## Exercise material
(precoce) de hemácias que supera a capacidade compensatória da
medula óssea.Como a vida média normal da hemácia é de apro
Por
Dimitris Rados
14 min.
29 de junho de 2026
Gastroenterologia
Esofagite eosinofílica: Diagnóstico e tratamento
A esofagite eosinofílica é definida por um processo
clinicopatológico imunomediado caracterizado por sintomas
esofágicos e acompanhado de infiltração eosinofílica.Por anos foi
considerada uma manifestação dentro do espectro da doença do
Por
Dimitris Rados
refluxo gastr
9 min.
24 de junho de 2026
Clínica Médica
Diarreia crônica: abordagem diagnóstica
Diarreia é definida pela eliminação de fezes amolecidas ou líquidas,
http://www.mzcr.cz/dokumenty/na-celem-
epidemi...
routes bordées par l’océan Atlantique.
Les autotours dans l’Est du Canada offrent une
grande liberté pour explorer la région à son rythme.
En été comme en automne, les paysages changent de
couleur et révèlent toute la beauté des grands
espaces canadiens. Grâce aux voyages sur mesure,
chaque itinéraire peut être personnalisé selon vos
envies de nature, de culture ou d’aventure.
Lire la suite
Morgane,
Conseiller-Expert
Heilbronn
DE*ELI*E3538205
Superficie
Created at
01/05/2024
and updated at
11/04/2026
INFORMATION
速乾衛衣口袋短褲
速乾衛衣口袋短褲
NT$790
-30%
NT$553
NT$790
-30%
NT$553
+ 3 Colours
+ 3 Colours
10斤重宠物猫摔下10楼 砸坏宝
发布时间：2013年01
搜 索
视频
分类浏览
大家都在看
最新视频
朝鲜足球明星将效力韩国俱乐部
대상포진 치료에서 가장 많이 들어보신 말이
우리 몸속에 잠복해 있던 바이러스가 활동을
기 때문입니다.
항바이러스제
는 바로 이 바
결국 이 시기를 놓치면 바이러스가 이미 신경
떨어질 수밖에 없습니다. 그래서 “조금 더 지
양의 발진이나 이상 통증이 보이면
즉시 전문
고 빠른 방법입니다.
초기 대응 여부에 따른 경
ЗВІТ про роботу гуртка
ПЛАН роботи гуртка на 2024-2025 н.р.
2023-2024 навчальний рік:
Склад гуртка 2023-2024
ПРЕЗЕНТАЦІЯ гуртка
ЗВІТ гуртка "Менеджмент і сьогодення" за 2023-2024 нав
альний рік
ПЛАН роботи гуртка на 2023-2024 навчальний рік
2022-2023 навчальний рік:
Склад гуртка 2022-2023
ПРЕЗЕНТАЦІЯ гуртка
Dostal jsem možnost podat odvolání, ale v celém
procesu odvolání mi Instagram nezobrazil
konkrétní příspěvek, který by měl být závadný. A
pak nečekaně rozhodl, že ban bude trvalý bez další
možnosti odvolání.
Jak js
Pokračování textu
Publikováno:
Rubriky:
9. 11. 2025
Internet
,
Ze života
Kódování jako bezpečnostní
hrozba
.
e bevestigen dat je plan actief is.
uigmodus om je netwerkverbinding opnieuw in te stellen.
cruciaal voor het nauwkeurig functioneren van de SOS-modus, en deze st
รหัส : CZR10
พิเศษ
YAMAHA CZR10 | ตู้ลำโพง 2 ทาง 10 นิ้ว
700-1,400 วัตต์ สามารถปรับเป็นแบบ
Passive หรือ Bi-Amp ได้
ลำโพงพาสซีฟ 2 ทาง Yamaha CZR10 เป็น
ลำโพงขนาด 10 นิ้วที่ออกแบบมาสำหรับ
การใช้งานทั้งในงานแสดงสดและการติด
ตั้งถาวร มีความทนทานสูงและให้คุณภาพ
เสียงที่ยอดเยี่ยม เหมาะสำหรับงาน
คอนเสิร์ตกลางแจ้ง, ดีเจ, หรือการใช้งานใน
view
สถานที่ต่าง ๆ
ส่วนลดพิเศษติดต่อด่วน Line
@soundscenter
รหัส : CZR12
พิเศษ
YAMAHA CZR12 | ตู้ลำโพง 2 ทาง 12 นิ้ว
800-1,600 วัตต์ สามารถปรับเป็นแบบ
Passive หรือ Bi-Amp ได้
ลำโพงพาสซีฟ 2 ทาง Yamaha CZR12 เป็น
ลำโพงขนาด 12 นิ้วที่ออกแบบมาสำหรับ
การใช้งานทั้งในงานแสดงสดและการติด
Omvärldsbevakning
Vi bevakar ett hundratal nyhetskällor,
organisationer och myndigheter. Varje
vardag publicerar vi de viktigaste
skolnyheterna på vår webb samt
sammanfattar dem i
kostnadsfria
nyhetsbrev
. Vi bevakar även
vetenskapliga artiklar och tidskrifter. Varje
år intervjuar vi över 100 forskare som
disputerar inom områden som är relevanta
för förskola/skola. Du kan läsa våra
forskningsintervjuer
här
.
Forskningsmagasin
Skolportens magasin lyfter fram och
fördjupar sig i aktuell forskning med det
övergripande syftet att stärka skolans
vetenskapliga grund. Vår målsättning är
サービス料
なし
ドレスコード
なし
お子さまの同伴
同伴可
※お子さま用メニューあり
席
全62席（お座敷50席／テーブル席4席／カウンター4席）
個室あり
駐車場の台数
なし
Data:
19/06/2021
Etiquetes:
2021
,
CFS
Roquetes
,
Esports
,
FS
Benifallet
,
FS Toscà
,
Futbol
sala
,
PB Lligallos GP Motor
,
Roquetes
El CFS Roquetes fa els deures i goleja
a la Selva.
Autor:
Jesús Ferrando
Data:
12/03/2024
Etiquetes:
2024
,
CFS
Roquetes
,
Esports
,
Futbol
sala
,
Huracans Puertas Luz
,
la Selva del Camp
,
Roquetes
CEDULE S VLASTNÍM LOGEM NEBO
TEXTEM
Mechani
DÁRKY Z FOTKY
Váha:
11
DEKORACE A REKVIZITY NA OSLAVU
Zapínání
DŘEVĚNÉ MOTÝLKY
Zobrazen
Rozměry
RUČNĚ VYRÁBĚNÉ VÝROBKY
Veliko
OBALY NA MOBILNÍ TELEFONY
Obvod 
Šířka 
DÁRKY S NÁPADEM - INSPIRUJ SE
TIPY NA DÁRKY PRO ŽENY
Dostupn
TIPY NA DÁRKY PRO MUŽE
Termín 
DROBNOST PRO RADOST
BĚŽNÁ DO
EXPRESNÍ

## Your instructions
Please output an exact copy of the lines above, from the opening line of the data down to the line that contains "Clínica Médica".

## Response to this exercise
(precoce) de hemácias que supera a capacidade compensatória da
medula óssea.Como a vida média normal da hemácia é de apro
Por
Dimitris Rados
14 min.
29 de junho de 2026
Gastroenterologia
Esofagite eosinofílica: Diagnóstico e tratamento
A esofagite eosinofílica é definida por um processo
clinicopatológico imunomediado caracterizado por sintomas
esofágicos e acompanhado de infiltração eosinofílica.Por anos foi
considerada uma manifestação dentro do espectro da doença do
Por
Dimitris Rados
refluxo gastr
9 min.
24 de junho de 2026
Clínica Médica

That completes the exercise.